Sometimes the dependent variable doesn't fit the linear-regression mould. It's binary (defaults yes/no), categorical (which insurance plan), censored (wages are observed only for employed people), count (number of doctor visits), or bounded (probability between 0 and 1). Each calls for different machinery.
The linear probability model
When y is binary (0/1), running OLS gives you the linear probability model:
Pr(yᵢ = 1 | xᵢ) = β₀ + β₁ x₁ᵢ + ... + βₖ xₖᵢ
Coefficients are marginal effects on probability. Easy to interpret. But two issues:
- Predicted probabilities can fall outside [0, 1] — economically meaningless
- Errors are heteroskedastic by construction (variance depends on Pr(y=1))
LPM is more popular than it looks
Despite the issues, modern empirical economists often use LPM with robust SEs because: (1) coefficients ARE marginal effects without post-estimation transformations, (2) it plays nicely with fixed effects and IV, (3) substantive results are usually similar to logit/probit. The issues with predicted-probabilities-outside-[0,1] are mostly aesthetic in causal-inference contexts.
Logit
Constrains predicted probabilities to [0, 1] via the logistic function:
Pr(yᵢ = 1 | xᵢ) = exp(xᵢβ) / (1 + exp(xᵢβ))
Estimated by maximum likelihood. The coefficient β is a log-odds ratio — not a marginal effect on probability. exp(β) is the odds ratio. To get marginal effects on probability, evaluate the derivative ∂P/∂x at a specific value of x.
Marginal effects: MEM vs AME
- Marginal effect at the means (MEM): plug in mean values of x, compute ∂P/∂x there
- Average marginal effect (AME): compute ∂P/∂x for each observation, then average
- AME is generally preferred — robust to skewed regressors and binary controls
In Stata: margins after logit. In R: marginaleffects::avg_slopes(model). In Python: results.get_margeff() in statsmodels.
Probit
Same idea as logit but with the standard-normal CDF instead of the logistic:
Pr(yᵢ = 1 | xᵢ) = Φ(xᵢβ)
Logit and probit give nearly identical fits in practice. Choice is largely tradition: probit is common in IO and macro; logit dominates in epidemiology and machine learning. Coefficients are NOT directly comparable — logit β ≈ 1.6 × probit β as a rule of thumb.
Tobit and censored regression
When y is observed only above (or below) a threshold but the latent variable is continuous. Examples:
- Wage offers below reservation wage → person is unemployed, hours = 0
- Tax-deductible expenses below threshold are not reported
- Loan amounts below minimum aren't disbursed
- Test scores ceiling- or floor-censored
Tobit jointly estimates the censoring threshold and the underlying continuous distribution via maximum likelihood.
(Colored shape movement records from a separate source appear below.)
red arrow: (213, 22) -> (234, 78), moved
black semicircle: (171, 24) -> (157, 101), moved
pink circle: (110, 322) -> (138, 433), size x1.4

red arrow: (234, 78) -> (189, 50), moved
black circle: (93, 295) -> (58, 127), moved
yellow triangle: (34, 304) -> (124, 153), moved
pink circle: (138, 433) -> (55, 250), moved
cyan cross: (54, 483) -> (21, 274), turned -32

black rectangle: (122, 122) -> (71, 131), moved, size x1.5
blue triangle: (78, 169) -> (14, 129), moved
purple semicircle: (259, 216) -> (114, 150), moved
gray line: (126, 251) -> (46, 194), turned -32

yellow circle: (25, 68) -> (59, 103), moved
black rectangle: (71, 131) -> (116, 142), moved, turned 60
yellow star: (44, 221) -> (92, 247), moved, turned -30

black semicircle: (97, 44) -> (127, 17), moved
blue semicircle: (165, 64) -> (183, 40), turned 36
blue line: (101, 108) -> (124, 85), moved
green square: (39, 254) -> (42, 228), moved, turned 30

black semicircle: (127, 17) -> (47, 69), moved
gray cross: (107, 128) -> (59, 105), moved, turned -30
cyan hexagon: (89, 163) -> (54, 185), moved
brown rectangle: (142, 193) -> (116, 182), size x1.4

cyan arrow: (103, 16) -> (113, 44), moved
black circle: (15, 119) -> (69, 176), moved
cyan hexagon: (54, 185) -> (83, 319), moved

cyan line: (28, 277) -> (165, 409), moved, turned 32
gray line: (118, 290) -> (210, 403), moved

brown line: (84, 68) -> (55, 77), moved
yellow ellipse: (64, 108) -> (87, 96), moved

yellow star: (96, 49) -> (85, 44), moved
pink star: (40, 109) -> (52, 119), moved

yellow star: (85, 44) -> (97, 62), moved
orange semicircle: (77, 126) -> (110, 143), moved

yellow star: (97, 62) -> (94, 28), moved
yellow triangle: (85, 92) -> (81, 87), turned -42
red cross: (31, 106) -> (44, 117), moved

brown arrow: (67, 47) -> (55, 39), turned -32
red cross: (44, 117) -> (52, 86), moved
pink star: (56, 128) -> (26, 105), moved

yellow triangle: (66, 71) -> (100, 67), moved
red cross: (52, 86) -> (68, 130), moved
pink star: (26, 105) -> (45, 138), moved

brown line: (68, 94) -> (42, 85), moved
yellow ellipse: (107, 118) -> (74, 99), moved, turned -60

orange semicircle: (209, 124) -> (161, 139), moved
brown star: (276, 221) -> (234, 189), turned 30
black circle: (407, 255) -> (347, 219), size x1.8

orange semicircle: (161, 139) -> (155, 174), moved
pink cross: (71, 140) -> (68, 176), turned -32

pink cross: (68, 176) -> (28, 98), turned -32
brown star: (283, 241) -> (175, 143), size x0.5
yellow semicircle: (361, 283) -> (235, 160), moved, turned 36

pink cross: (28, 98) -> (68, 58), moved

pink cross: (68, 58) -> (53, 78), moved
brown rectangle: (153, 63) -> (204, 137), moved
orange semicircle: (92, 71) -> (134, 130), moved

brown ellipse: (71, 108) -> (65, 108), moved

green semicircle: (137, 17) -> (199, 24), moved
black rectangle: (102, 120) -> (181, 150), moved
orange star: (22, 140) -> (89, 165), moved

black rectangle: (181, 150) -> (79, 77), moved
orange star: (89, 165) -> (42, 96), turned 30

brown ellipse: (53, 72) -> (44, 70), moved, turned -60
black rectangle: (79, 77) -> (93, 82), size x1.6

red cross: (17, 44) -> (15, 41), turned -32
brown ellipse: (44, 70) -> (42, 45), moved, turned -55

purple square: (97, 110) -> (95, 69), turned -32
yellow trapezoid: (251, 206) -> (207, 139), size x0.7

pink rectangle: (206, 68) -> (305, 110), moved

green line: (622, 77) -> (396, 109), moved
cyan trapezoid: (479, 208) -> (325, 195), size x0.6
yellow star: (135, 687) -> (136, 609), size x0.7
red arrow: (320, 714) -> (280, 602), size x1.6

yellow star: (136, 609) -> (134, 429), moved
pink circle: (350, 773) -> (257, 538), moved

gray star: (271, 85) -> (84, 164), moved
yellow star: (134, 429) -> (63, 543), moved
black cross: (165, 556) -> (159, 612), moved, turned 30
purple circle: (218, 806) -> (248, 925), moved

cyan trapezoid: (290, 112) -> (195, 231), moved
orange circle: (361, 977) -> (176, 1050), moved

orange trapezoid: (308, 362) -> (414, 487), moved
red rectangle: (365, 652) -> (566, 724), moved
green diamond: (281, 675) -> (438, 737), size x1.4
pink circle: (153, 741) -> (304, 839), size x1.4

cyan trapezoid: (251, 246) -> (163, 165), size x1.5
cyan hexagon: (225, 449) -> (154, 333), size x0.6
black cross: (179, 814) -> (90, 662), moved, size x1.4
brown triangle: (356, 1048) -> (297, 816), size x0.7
The key assumption — normality of the latent error — is more restrictive than in OLS. The Heckman two-step (selection model) is an alternative when censoring is selection-driven (we observe wages only for those who chose to work, and that choice depends on potential wages).
Multinomial logit
When y is unordered categorical with K > 2 outcomes. Travel mode (car / bus / bike / walk), party voted for, industry of employment. One category is the baseline; K−1 sets of coefficients describe relative log-odds.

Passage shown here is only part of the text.